**Provided records**
########
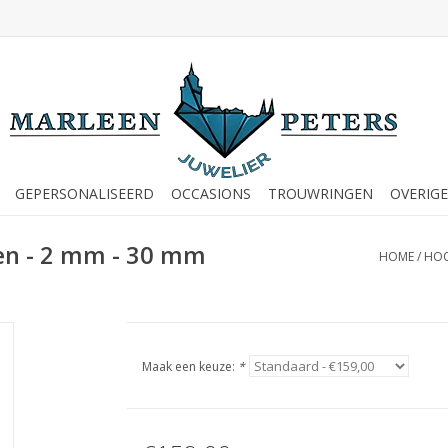
GEPERSONALISEERD
OCCASIONS
TROUWRINGEN
OVERIGE
gen - 2 mm - 30 mm
HOME
/
HOO
Maak een keuze:
*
########
**Exercise instructions**
Before printing the records again, strip out the pictures; change nothing else.

**The completed task**
GEPERSONALISEERD
OCCASIONS
TROUWRINGEN
OVERIGE
gen - 2 mm - 30 mm
HOME
/
HOO
Maak een keuze:
*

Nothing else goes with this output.